On estime que chaque phoque adulte mange de 1,5 à 2,0 tonnes de poisson et de fruits de mer en une seule année. Plusieurs études démontrent que la prédation par les phoques gris et la compétition pour la nourriture ont des répercussions importantes sur le rétablissement des stocks de morue et d’autres poissons de fond, entre autres dans le sud du golfe du Saint-Laurent. Selon les plus récentes statistiques, aucune des espèces de phoques présentes sur le territoire n’est en danger. Actuellement, on retrouve plus de 500 000 phoques gris et environ 7,4 millions de phoques du Groenland dans nos eaux. Annuellement, la quantité de poissons mangés par les phoques équivaut à presque 20 fois ce qui est prélevé par l’ensemble des pêcheurs commerciaux. Mais comment faire pour régulariser les populations de phoques afin de réduire cette pression énorme qui pèse sur les populations de poissons? La réponse: le phoque a besoin d’un prédateur.

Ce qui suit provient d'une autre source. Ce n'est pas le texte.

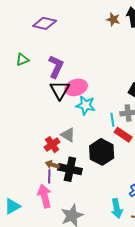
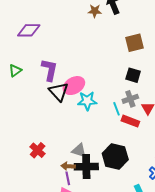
gray triangle: (68, 135) -> (79, 150), moved
red cross: (52, 145) -> (38, 150), moved
black hexagon: (102, 152) -> (115, 156), moved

Crédit photo : Gil Thériault – Site web de l’Association des chasseurs de phoques intra-Québec

Au Québec, il en existe deux: le requin blanc et l’humain. Et comme la présence de requin blanc n’est pas souhaitable près des côtes (bien qu’ils soient de plus en plus présents), la chasse apparait comme l’une des solutions viables.

Une chasse éthique

Loin de ressembler à l’image que l’on se fait de la chasse aux blanchons et des carnages sur les banquises, la chasse du phoque est extrêmement respectueuse et rigoureusement encadrée. Les chasseurs et chasseuses doivent respecter la méthode d’abattage ‘en trois étapes’ et sont supervisés pendant 2 ans par un-e chasseur-se professionnel-le.  À noter que les phoques gris et du Groenland au Canada sont des ressources marines abondantes, renouvelables et certifiées par le programme Fourchette bleue.

Si vous avez envie d’apprendre à chasser le phoque, Exploramer à Saint-Anne-des-Monts offre une formation sur la chasse au phoque récréative en collaboration avec Réjean Vigneau, chasseur émérite et propriétaire de la Boucherie Côte à Côte et Yannick Ouellet, chef culinaire de la région.

Gastronomie

C’est une viande rouge foncée, presque noire, qui rappelle le goût des grands gibiers sauvages, avec une petite touche marine au goût légèrement ferreuse parce qu’elle est fort riche en fer. Comme le phoque vit en eau froide, sa chair est entourée d’une couche de graisse de protection, que l’on retire tout de suite après l’abattage, découvrant une viande tendre, mince et délicate.

Crédit photo : Benoit Lenglet, seadnacanada

Les Madelinots espèrent voir la popularité de la viande de loup-marin prendre de l’importance dans les cuisines québécoises. Certains restaurateurs en font leur fierté (on salue nos amis de Côté-Est à Kamouraska!) et font découvrir le produit à leur clientèle. Quelques poissonneries québécoises offrent aussi de la longe, des saucissons ou des boulettes de loup-marin, mais il demeure presque exotique, voire inconnu de la majorité des Québécoises et Québécois..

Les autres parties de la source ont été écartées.